I finally drew up a simple schematic I would love to hear your advice about. 






You can see the RGB LEDs on top connected to the power source, each with a voltage limiting resistor, followed by an N-MOSFET, whose gates are connected to the respective PWM signal output from the RaspberryPi to control the brightness of the LEDs. The RaspberryPi and LED power supply have a common ground. The resistors between MOSFET and PWM output are supposed to protect the RaspberryPi I think? I'm not really sure from what though, now that I look at it.

To reduce the voltage for the LEDs I calculated their resistors to be:
Rr : (5V - 3V) / 0.35A = 5.7 ohm
Rg, Rb : (5V - 3.8V) / 0.35A = 3.4 ohm
with power dissipation of 0.35A² x 5V = 0.6 Watt each (_is this too much?_).

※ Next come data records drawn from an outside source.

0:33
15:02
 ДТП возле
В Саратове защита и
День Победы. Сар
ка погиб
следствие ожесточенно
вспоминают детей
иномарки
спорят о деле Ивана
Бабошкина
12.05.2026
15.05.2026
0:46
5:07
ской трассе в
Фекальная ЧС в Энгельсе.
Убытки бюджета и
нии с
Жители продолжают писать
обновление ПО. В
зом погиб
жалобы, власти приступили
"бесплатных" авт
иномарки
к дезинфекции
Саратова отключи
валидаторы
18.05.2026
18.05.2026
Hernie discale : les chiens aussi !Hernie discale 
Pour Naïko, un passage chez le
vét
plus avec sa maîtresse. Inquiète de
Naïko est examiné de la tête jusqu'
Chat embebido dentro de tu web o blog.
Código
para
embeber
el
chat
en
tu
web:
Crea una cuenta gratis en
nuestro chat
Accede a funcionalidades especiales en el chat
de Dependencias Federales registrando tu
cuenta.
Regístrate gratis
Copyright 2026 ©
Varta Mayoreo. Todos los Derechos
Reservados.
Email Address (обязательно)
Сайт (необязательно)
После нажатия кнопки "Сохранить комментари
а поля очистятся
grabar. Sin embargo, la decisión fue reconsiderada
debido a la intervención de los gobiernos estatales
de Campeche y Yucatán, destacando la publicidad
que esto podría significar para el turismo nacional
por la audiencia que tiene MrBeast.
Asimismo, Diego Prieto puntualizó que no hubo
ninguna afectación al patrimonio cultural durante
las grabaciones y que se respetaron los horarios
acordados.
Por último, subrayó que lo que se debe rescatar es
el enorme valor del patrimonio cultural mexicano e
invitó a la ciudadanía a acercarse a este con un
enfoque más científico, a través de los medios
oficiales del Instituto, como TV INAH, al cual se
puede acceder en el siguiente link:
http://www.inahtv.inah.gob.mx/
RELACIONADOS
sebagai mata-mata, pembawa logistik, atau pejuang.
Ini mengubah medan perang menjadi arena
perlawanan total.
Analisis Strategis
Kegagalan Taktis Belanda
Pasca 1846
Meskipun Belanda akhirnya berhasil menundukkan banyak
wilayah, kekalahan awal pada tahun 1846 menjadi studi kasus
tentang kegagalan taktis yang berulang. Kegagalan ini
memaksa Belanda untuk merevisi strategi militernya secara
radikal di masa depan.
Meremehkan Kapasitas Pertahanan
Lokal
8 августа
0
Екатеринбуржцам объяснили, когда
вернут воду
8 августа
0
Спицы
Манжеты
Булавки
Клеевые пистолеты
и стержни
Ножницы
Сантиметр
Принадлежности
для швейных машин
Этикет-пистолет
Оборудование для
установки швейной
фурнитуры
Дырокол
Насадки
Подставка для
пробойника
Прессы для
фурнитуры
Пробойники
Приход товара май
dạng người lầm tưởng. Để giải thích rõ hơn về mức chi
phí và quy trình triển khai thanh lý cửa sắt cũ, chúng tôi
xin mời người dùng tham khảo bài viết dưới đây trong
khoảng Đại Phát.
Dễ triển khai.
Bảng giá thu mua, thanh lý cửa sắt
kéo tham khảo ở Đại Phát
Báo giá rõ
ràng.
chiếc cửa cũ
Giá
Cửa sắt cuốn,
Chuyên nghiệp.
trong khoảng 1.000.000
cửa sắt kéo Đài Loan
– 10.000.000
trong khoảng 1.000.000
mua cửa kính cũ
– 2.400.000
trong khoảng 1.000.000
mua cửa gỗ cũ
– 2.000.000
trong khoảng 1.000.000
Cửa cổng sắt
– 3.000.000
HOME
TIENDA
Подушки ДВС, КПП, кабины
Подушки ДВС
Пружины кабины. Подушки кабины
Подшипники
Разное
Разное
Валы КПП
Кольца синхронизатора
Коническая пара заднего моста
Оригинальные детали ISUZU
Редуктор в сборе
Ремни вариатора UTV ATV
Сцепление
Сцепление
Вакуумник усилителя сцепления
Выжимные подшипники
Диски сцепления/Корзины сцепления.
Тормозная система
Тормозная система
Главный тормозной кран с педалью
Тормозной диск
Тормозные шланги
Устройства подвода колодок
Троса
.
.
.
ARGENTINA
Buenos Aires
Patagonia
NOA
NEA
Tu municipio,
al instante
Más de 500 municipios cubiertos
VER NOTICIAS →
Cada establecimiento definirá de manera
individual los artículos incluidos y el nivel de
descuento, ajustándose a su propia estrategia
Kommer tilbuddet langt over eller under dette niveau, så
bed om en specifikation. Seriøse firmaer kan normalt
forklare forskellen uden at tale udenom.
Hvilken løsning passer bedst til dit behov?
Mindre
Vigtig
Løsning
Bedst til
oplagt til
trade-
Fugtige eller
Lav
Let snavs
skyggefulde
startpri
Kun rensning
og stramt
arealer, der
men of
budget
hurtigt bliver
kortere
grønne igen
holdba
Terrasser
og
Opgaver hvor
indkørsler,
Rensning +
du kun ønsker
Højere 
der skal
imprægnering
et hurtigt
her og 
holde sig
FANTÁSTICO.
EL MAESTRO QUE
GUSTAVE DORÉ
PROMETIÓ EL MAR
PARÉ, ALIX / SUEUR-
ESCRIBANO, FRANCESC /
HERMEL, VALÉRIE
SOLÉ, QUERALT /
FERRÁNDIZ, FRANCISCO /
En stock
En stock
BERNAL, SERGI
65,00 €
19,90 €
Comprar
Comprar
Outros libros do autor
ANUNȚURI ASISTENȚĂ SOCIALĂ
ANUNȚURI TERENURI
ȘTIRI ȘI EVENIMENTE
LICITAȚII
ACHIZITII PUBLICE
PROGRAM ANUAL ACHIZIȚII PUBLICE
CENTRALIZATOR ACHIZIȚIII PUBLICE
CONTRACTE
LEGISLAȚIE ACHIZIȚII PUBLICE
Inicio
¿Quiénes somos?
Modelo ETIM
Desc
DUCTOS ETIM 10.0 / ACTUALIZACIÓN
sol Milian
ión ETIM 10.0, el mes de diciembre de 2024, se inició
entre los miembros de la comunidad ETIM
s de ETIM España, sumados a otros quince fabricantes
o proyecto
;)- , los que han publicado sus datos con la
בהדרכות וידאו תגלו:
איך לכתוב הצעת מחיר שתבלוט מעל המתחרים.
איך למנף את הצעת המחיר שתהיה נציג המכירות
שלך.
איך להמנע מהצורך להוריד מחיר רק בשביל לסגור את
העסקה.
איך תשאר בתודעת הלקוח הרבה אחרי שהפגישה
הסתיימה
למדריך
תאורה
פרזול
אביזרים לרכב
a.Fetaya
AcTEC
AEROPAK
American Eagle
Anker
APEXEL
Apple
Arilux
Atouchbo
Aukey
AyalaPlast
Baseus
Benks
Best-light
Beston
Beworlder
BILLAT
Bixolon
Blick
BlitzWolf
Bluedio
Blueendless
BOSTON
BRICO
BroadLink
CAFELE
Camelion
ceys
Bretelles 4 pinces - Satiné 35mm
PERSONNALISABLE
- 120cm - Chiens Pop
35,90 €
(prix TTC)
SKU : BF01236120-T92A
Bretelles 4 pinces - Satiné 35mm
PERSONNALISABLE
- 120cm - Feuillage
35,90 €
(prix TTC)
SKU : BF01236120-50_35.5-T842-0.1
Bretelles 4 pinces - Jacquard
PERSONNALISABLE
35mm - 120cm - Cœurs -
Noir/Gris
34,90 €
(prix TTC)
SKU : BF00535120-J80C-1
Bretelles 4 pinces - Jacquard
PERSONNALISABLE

*So, first of all*: Can you tell me if this circuit works?
Would it be better if to make a voltage divider to drop the 5V to 3.8V first before connecting power supply to the LEDs? (or voltage dividers for each LED, regarding that the red LED needs lower voltage than green and blue?)
Is there a way to (easily) improve on this circuit to make it
(a) more efficient
(b) provide better dimming results
(c) safer for components and living creatures?

I haven't decided on any specific MOSFET yet either. Do you have any recommendations? I still have to analyze and understand MOSFET data sheets and the necessary specifications for my appliance.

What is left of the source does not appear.